Elle n’a jamais pu me reconnaître telle que j’étais, elle n’a jamais pu reconnaître mon homosexualité. Papa, lui, était plus compréhensif, mais je sais que ça ne lui plaisait pas. Il me l’a dit avant de mourir. Mon frère pense que je suis un monstre. Il me l’a souvent laissé entendre avant son déménagement pour Londres et il a dit que j’avais détruit la vie de nos parents. Ça se peut, mais comme le dit la psychiatre, je ne peux pas être autrement que je suis.

Je n’ai jamais fait d’éclat ni dépassé les bornes, ni rien fait de semblable. Je ne sais pas ce que c’est. Je ne milite pas pour les homosexuels et je ne participe pas non plus à leur action publique. Je n’en vois pas l’intérêt. Je ne veux pas me mettre à l’écart des autres en disant : “Voyez, je suis comme ceci ou comme ça et voilà pourquoi je suis différente et voilà pourquoi tout le monde a besoin de savoir comment je suis parce que c’est seulement comme ça que je peux devenir libre et en libérer d’autres.” Je suis comme je suis, c’est mon affaire et ça ne regarde personne. Les rares amis que j’ai savent que je suis lesbienne, les gens de ma famille aussi, plus quelques personnes avec lesquelles j’ai fait mes études ici et aux États-Unis. Cela ne me gêne pas d’être homosexuelle, je trouve seulement que ça ne regarde personne. C’est mon affaire.

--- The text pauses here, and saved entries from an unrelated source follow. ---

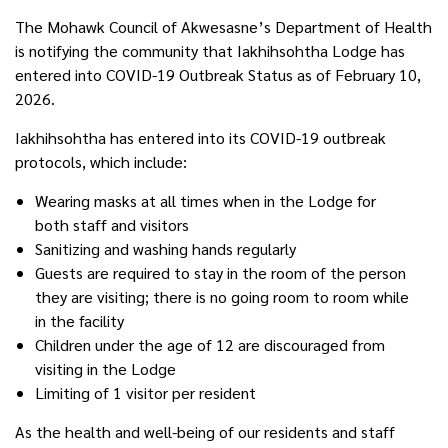
The Mohawk Council of Akwesasne’s Department of Health
is notifying the community that Iakhihsohtha Lodge has
entered into COVID-19 Outbreak Status as of February 10,
2026.
Iakhihsohtha has entered into its COVID-19 outbreak
protocols, which include:
Wearing masks at all times when in the Lodge for
both staff and visitors
Sanitizing and washing hands regularly
Guests are required to stay in the room of the person
they are visiting; there is no going room to room while
in the facility
Children under the age of 12 are discouraged from
visiting in the Lodge
Limiting of 1 visitor per resident
As the health and well-being of our residents and staff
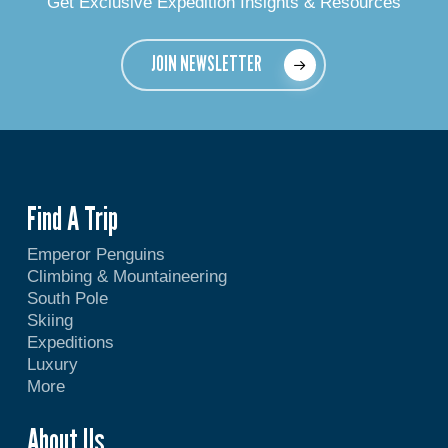
Get Exclusive Expedition Insights & Resources
JOIN NEWSLETTER
Find A Trip
Emperor Penguins
Climbing & Mountaineering
South Pole
Skiing
Expeditions
Luxury
More
About Us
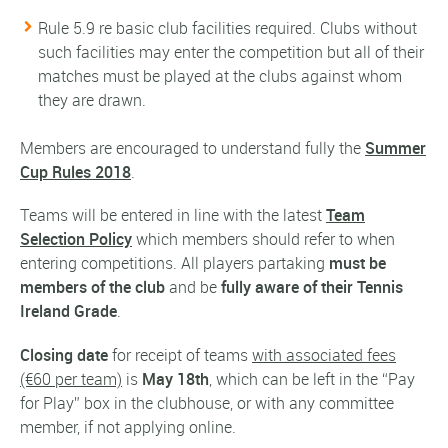
Rule 5.9 re basic club facilities required. Clubs without
such facilities may enter the competition but all of their
matches must be played at the clubs against whom
they are drawn.
Members are encouraged to understand fully the
Summer
Cup Rules 2018
.
Teams will be entered in line with the latest
Team
Selection Policy
which members should refer to when
entering competitions. All players partaking
must be
members of the club
and be
fully aware of their Tennis
Ireland Grade
.
Closing date
for receipt of teams
with associated fees
(€60 per team)
is
May 18th
, which can be left in the “Pay
for Play” box in the clubhouse, or with any committee
member, if not applying online.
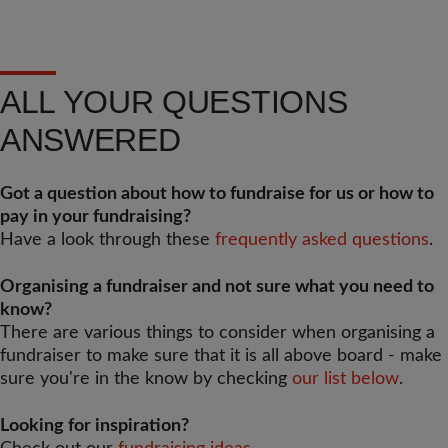
ALL YOUR QUESTIONS
ANSWERED
Got a question about how to fundraise for us or how to
pay in your fundraising?
Have a look through these
frequently asked questions
.
Organising a fundraiser and not sure what you need to
know?
There are various things to consider when organising a
fundraiser to make sure that it is all above board - make
sure you're in the know by checking
our list below
.
Looking for inspiration?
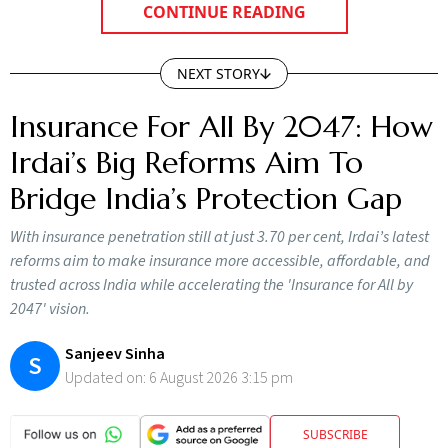
CONTINUE READING
NEXT STORY
Insurance For All By 2047: How
Irdai’s Big Reforms Aim To
Bridge India’s Protection Gap
With insurance penetration still at just 3.70 per cent, Irdai’s latest
reforms aim to make insurance more accessible, affordable, and
trusted across India while accelerating the 'Insurance for All by
2047' vision.
Sanjeev Sinha
S
Updated on:
6 August 2026 3:15 pm
SUBSCRIBE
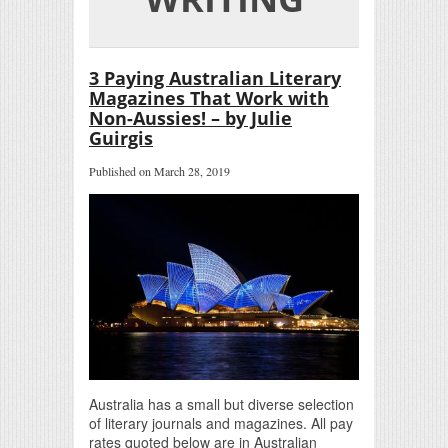
3 Paying Australian Literary
Magazines That Work with
Non-Aussies! – by Julie
Guirgis
Published on March 28, 2019
Australia has a small but diverse selection
of literary journals and magazines. All pay
rates quoted below are in Australian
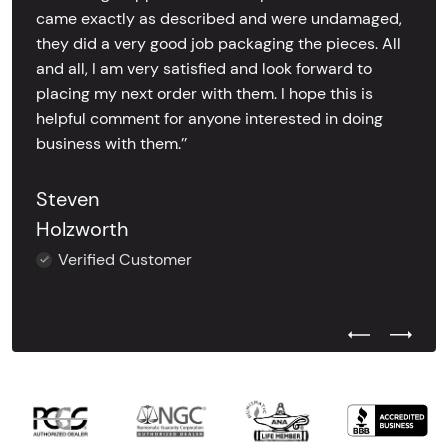
came exactly as described and were undamaged,
they did a very good job packaging the pieces. All
and all, I am very satisfied and look forward to
placing my next order with them. I hope this is
helpful comment for anyone interested in doing
business with them.’’
Steven
Holzworth
Verified Customer
Previous Test
Next Tes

En fait, je ne me souviens pas d’avoir été différente. Les garçons ne m’intéressaient que très modérément. Je les trouvais grossiers, affreux et bornés. Je ne sais pas comment exprimer ça autrement. Aucune fibre en moi ne me faisait me sentir attirée par eux. Avec les filles, c’était une autre affaire, avec leurs jolies rondeurs, leurs tailles souples, leurs mains délicates et leurs doigts effilés. Nous, les femmes, nous sommes en quelque sorte des merveilles bien plus parfaites dans la Création. C’est pourquoi je pense que si Dieu existe, il doit être femme. Je me suis rendu compte de mon mode d’existence lorsque j’ai atteint ma maturité sexuelle et que je m’y suis complue. Ça ne m’a jamais paru anormal ou étrange. Je n’ai jamais eu de problèmes psychologiques à cause de ça et si ma famille ne m’avait pas reniée par la suite, je n’aurais jamais souffert d’être homosexuelle, j’aurais simplement accepté cet état avec joie. Je fais une seule exception dans mon passé : c’était au lycée, lorsque mes tentatives pour me trouver un petit ami se soldèrent par un lamentable échec. À l’époque, j’avais envie de savoir comment c’était et j’ai trouvé ça dégoûtant.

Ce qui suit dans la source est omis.